I start taking Parlodel on Monday, which is the bromocriptine.  The idea being that it will supress my pituitary from making any prolactin (hormone you produce in large quanities while breast-feeding).  Then I'll stop taking it a few days before I take the stimulation medication, and my prolactin levels will increase to higher than they were before (hence, the rebound). Scientists know prolactin is in the fallopian tubes.  They don't know what it's doing there, but they know it has some affect on the embryos.  There have been a few studies that show improvement in overall embryo quality in patients who have had poor embryo performance in previous cycles i.e. ME. 

The long-lupron protocol will shut my pituitary down more than the birth control pills did.  In fact, I won't be taking birth control at all this time.  It does mean more shots, but this honey badger don't care. I'll start lupron shots some time toward the late middle part of my next menstrual cycle, which considering this is the first unmedicated cycle I've had in 6 months...should be exciting.

Actually it is exciting.  It's another chance for that one embryo which is all we need.  I believe BJ, Dr. D., Susan, and I can do it. We will do it.  Am I a little more fearful? Yes, but who wouldn't be?  Am I ready?  Definitely, you can't accomplish anything if you never make an attempt.  So here I am, AGAIN, holding BJ's hand, and ready to take down this beast which is infertility.

"Courage doesn't always roar.  Sometimes courage is the quiet voice at the end of the day saying, 'I will try again tomorrow'."
~Mary Anne Radmacher

Peace, Love, and a Little Courage,
MK

Monday, September 5, 2011

Falling Slowly

Have you ever had a song on your iPod for forever and then something in your life happens and all the sudden the song strikes a whole new chord? So yeah, that happened...
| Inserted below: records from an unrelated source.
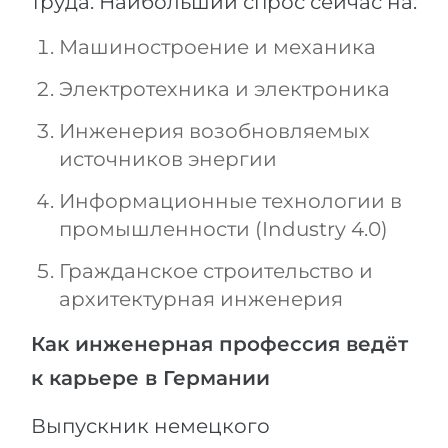
труда. Наибольший спрос сейчас на:
Машиностроение и механика
Электротехника и электроника
Инженерия возобновляемых
источников энергии
Информационные технологии в
промышленности (Industry 4.0)
Гражданское строительство и
архитектурная инженерия
Как инженерная профессия ведёт
к карьере в Германии
Выпускник немецкого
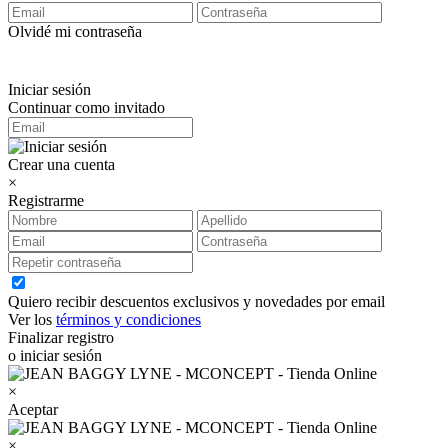
Olvidé mi contraseña
Iniciar sesión
Continuar como invitado
Crear una cuenta
×
Registrarme
Quiero recibir descuentos exclusivos y novedades por email
Ver los
términos y condiciones
Finalizar registro
o iniciar sesión
×
Aceptar
×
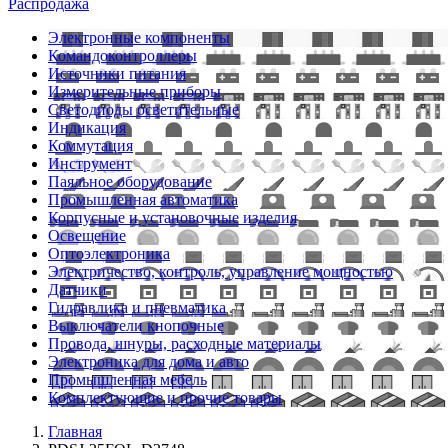
Распродажа
Электронные компоненты
Командоконтроллеры
Источники питания
Измерительные приборы
Светодиоды осветительные
Индикация
Коммутация
Инструмент
Паяльное оборудование
Промышленная автоматика
Корпусные и установочные изделия
Освещение
Оптоэлектроника
Электричество, контроль, управление мощностью
Датчики
Гидравлика и пневматика
Выключатели кнопочные
Провода, шнуры, расходные материалы
Электроника для дома и авто
Промышленная мебель
Комплектующие и прочие товары
Главная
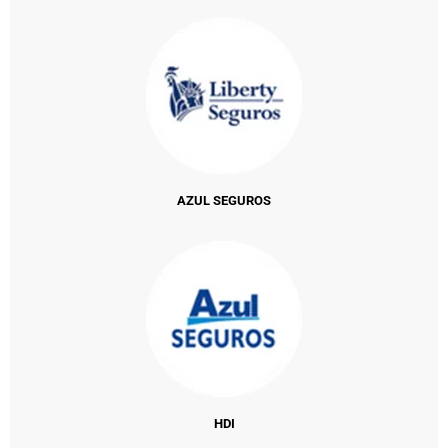
AZUL SEGUROS
HDI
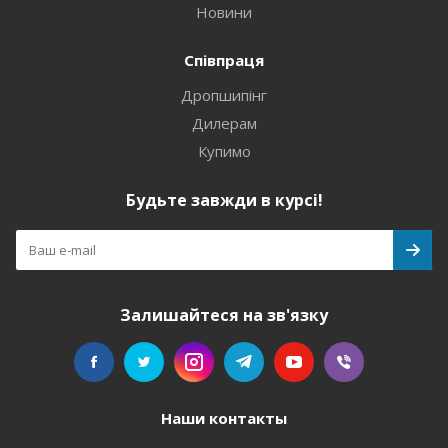
Новини
Співпраця
Дропшипінг
Дилерам
Купимо
Будьте завжди в курсі!
Залишайтеся на зв'язку
Наши контакты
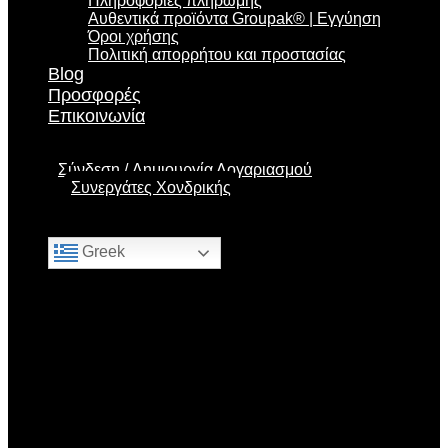
Πληροφορίες πληρωμής
Αυθεντικά προϊόντα Groupak® | Εγγύηση
Όροι χρήσης
Πολιτική απορρήτου και προστασίας
Blog
Προσφορές
Επικοινωνία
Σύνδεση
Δημιουργία Λογαριασμού
Συνεργάτες Χονδρικής
Greek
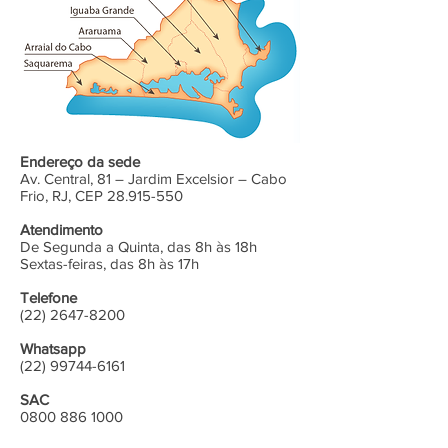
Endereço da sede
Av. Central, 81 – Jardim Excelsior – Cabo
Frio, RJ, CEP 28.915-550
Atendimento
De Segunda a Quinta, das 8h às 18h
Sextas-feiras, das 8h às 17h
Telefone
(22) 2647-8200
Whatsapp
(22) 99744-6161
SAC
0800 886 1000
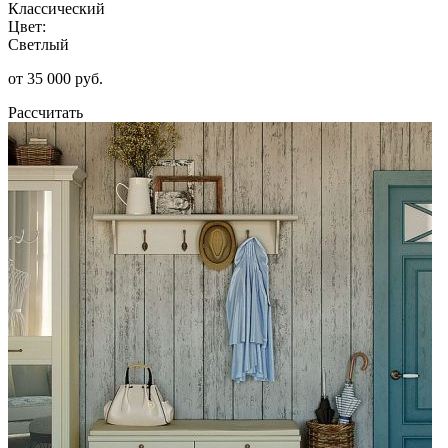
Классический
Цвет:
Светлый
от 35 000 руб.
Рассчитать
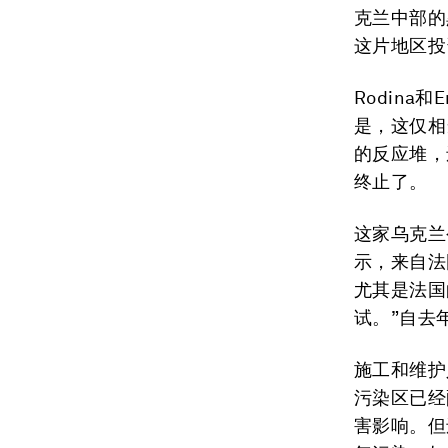
克兰中部的
这片地区投
Rodina
是，这仅相
的反应堆，
终止了。
这家乌克兰
示，来自法
尤其是法国
试。”自去
施工和维护
污染区已经
害影响。但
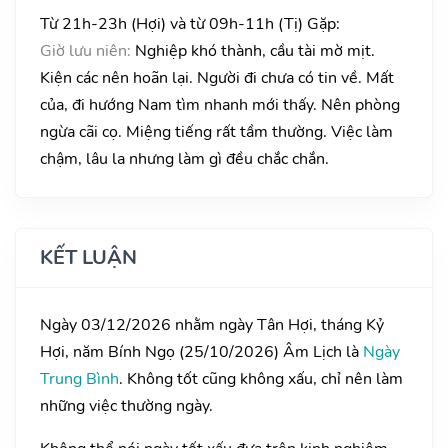
Từ 21h-23h (Hợi) và từ 09h-11h (Tị) Gặp:
Giờ lưu niên:
Nghiệp khó thành, cầu tài mờ mịt.
Kiện các nên hoãn lại. Người đi chưa có tin về. Mất
của, đi hướng Nam tìm nhanh mới thấy. Nên phòng
ngừa cãi cọ. Miệng tiếng rất tầm thường. Việc làm
chậm, lâu la nhưng làm gì đều chắc chắn.
KẾT LUẬN
Ngày 03/12/2026 nhằm ngày Tân Hợi, tháng Kỷ
Hợi, năm Bính Ngọ (25/10/2026) Âm Lịch là
Ngày
Trung Bình
. Không tốt cũng không xấu, chỉ nên làm
những việc thường ngày.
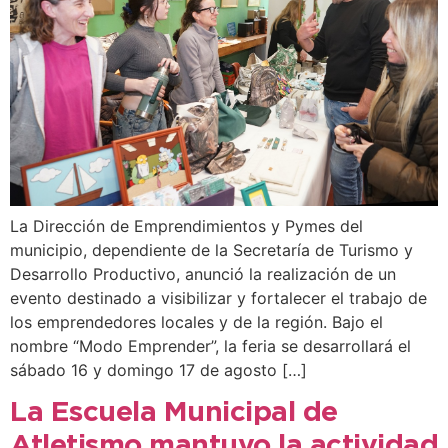
La Dirección de Emprendimientos y Pymes del
municipio, dependiente de la Secretaría de Turismo y
Desarrollo Productivo, anunció la realización de un
evento destinado a visibilizar y fortalecer el trabajo de
los emprendedores locales y de la región. Bajo el
nombre “Modo Emprender”, la feria se desarrollará el
sábado 16 y domingo 17 de agosto […]
La Escuela Municipal de
Atletismo mantuvo la actividad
Ladies and Gentlemen, Glen Hansards's song from the Motion Picture, Once: 

Falling Slowly
I don't know you
But I want you
All the more for that
Words fall through me
And always fool me
And I can't react
And games that never amount
To more than they're meant
Will play themselves out

Take this sinking boat and point it home
We've still got time
Raise your hopeful voice you have a choice
You'll make it now

Falling slowly, eyes that know me
And I can't go back
Moods that take me and erase me
And I'm painted black
You have suffered enough
And warred with yourself
It's time that you won

Take this sinking boat and point it home
We've still got time
Raise your hopeful voice you have a choice

You've made it now
Falling slowly sing your melody
I'll sing it loud

I also want to say thank you for the continued prayers and well wishes.  I'm a pretty lucky lady to have so many wonderful friends and family members sticking by my side through what has easily been the most difficult and painful experience of my life.  

To BJ,
I have no words to express how grateful I am that I have you in my life everyday.  You are my hero, and I could never have survived this without you.  I am so proud that I get to call you my husband.  You are truly an amazing person.  I love you so much and I want you to know that I still believe.